» Your assignment: Check every line of the entries below for the word "overall", and copy the ones that have it.

» Records supplied:
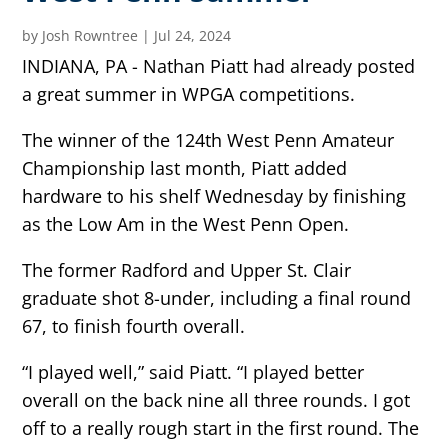
by
Josh Rowntree
|
Jul 24, 2024
INDIANA, PA - Nathan Piatt had already posted
a great summer in WPGA competitions.
The winner of the 124th West Penn Amateur
Championship last month, Piatt added
hardware to his shelf Wednesday by finishing
as the Low Am in the West Penn Open.
The former Radford and Upper St. Clair
graduate shot 8-under, including a final round
67, to finish fourth overall.
“I played well,” said Piatt. “I played better
overall on the back nine all three rounds. I got
off to a really rough start in the first round. The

» Written reply:
67, to finish fourth overall.
overall on the back nine all three rounds. I got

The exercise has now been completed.